Hublished, Inc.
- Company type: Private
- Available in: English
- Headquarters: Manhattan, New York
- Area served: Worldwide
- Founders: Ben Borodach Nis Frome Yair Aviner
- Website: hublished.com
- Registration: Required
- Launched: July 2013
- Current status: Defunct

= Hublished =

Hublished was an online community for businesses and professionals to share and discover webinars, whitepapers, and other business content. The company was founded in June 2012, and the website entered private beta on July 30, 2013. Hublished is an online channel for businesses to create landing pages for upcoming and recorded webinars, independent of which webinar software they use. The site enables industry professionals to explore, register for, share, and curate content all on Hublished. Founded by students from Rutgers University and New York University, Hublished is based in New York City.

==History==

Hublished was co-founded by high school friends Ben Borodach, Nis Frome, and Yair Aviner, along with Ryan Kuhel, Carlos Ospina, Alex Lau, Chris Dilks, Kyle Byrne, and Alex Topchishvili. Frome and Aviner previously operated a web design and digital marketing company called Take It Worldwide during which time Frome conceived the idea for Hublished. Recalling his experience in digital marketing, Frome said that "This thing was exploding, this content marketing revolution, But there wasn’t really a site to hold all this content. You would have to already know the brand, go to their website, sign up for it there, then know another brand, get it there, know a friend on LinkedIn, get it there—very, very fragmented."

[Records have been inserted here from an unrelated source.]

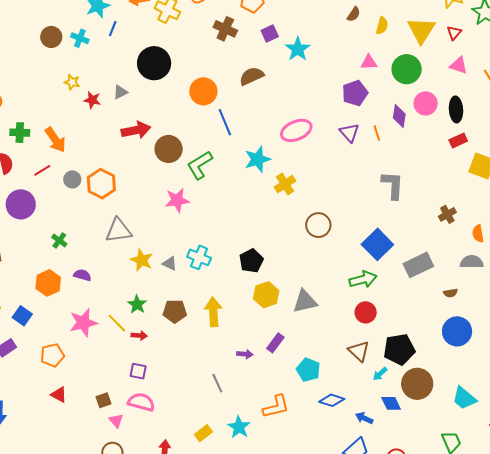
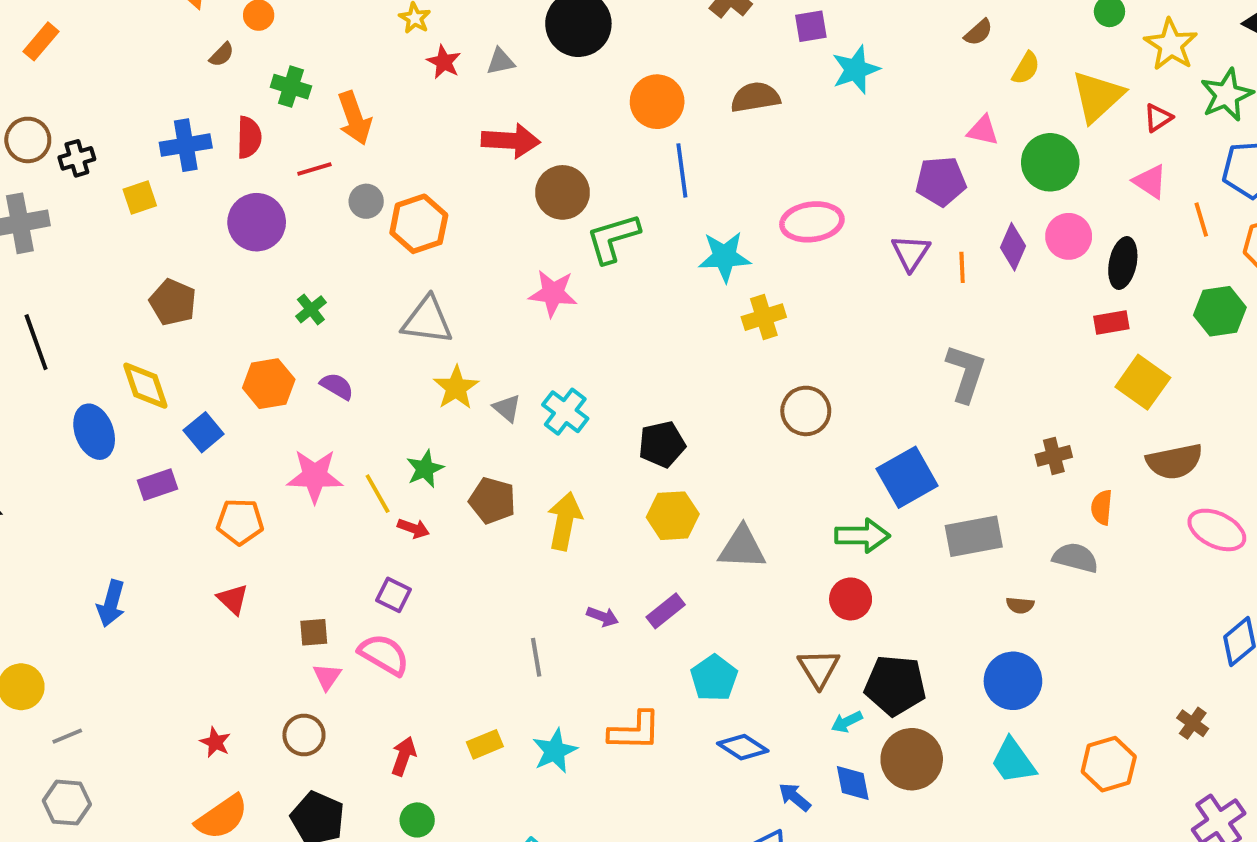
cyan trapezoid: (464, 398) -> (1013, 761), moved

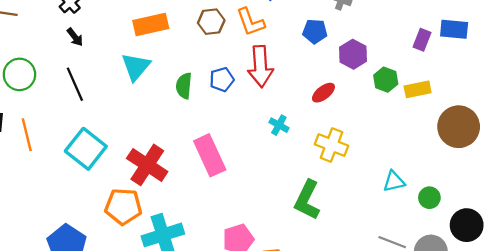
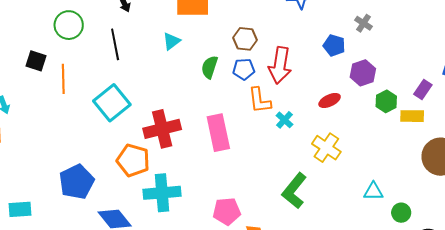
brown hexagon: (211, 22) -> (245, 39), moved
orange L-shape: (250, 22) -> (260, 100), moved
purple rectangle: (422, 40) -> (423, 90), moved
cyan triangle: (136, 67) -> (171, 41), size x0.7
red cross: (147, 165) -> (162, 129), turned 30

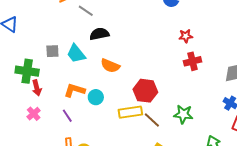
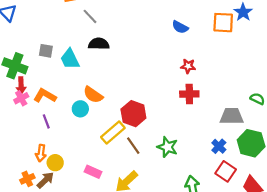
orange semicircle: (110, 66) -> (93, 95), moved
orange L-shape: (75, 90) -> (45, 96), moved
yellow rectangle: (130, 112) -> (113, 132), turned -45
pink cross: (34, 114) -> (21, 98), moved

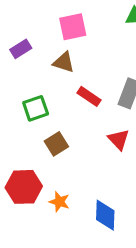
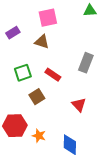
red rectangle: (89, 96) -> (53, 75), moved
red triangle: (119, 139) -> (79, 105), moved

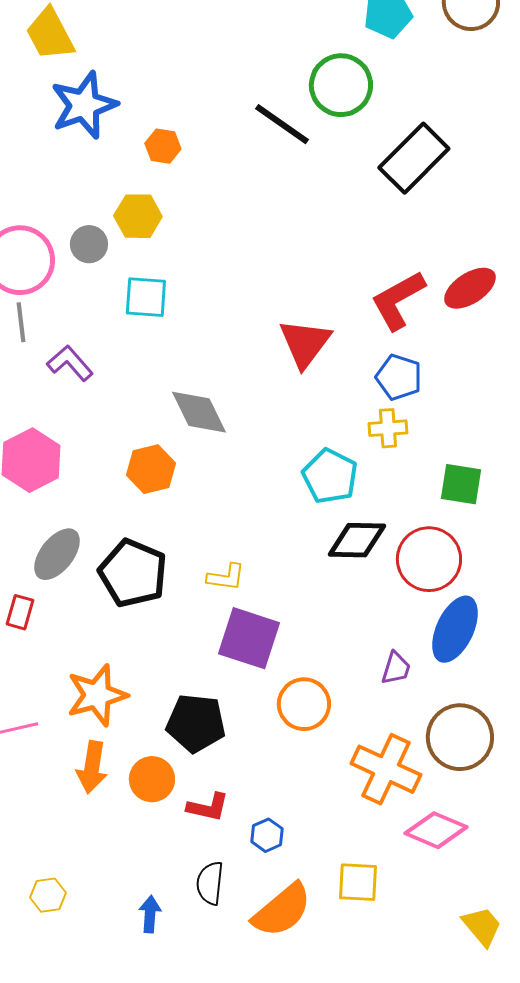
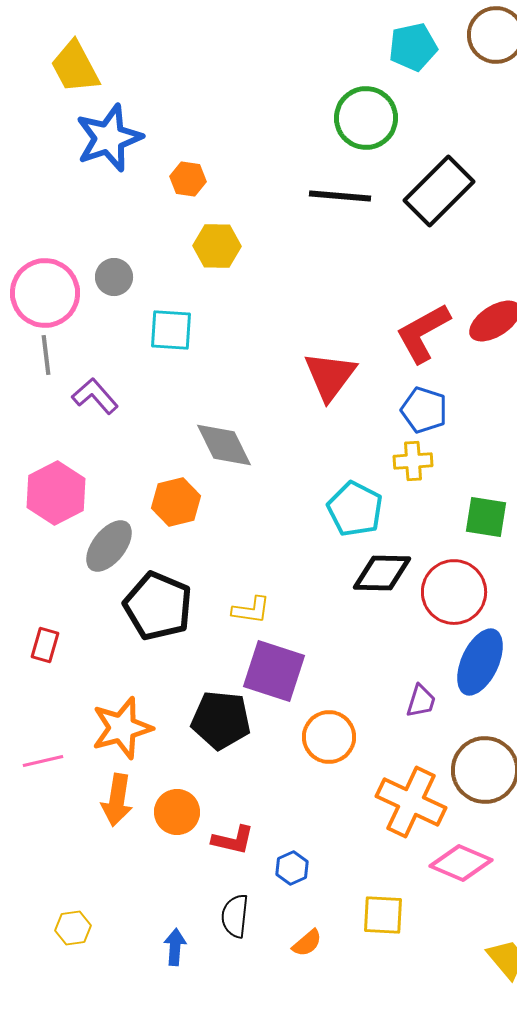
black line: (282, 124) -> (340, 196), moved, turned -30
yellow hexagon: (138, 216) -> (217, 246), moved
gray ellipse: (57, 554) -> (109, 546), moved
black pentagon: (196, 723) -> (221, 720), moved
orange semicircle: (282, 910) -> (307, 943), size x0.5

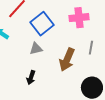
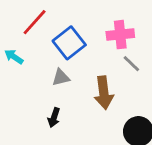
gray line: (91, 48) -> (131, 64), moved, turned -56
brown arrow: (67, 60) -> (104, 93), turned -30

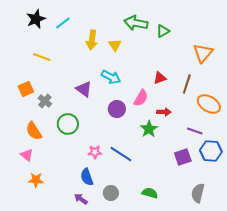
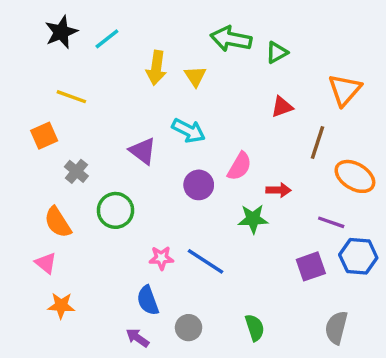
red triangle: (160, 78) -> (282, 107), moved
orange square: (26, 89) -> (44, 136), moved
green star: (149, 129) -> (253, 219), turned 30
green semicircle: (150, 193) -> (255, 328), turned 56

The founders had the idea for Hublished for nearly a year before pursuing the project. Kuhel entered the concept for Hublished into the "Ready, FIRE!, Aim" competition run through FirstMark Capital Managing Director, Lawrence Lenihan's class at NYU. The Hublished team initially lost the competition, but pursued the venture at the urging of Lenihan, who cited their lack of initiative as one of the reason they lost the competition.

Twelve months later, Lenihan reversed his decision, awarding an investment of $12,500 to Hublished. He wrote on his blog "Since the class ended, they have kept focus and have kept growing their business despite setbacks and obstacles." Soon after, Lenihan appeared in a TechCrunch interview with two of the Hublished founders.

Hublished is currently in the NYC SeedStart accelerator run by seed investor, Owen Davis. To date, Hublished has raised $175,000.

==Reception==

Hublished has been favorably described in articles published by TechCrunch, VentureBeat, and BestTechie.

Devindra Hardawar, writing for VentureBeat, said "Hublished’s webinar discovery platform could actually make you care about webinars." Hardawar jokingly remarked "I’ve never said the word webinar as many times in a single day as I did when I talked with the folks from Hublished. And I’ve never imagined anybody, let alone a team of college students, could be so obsessed with them."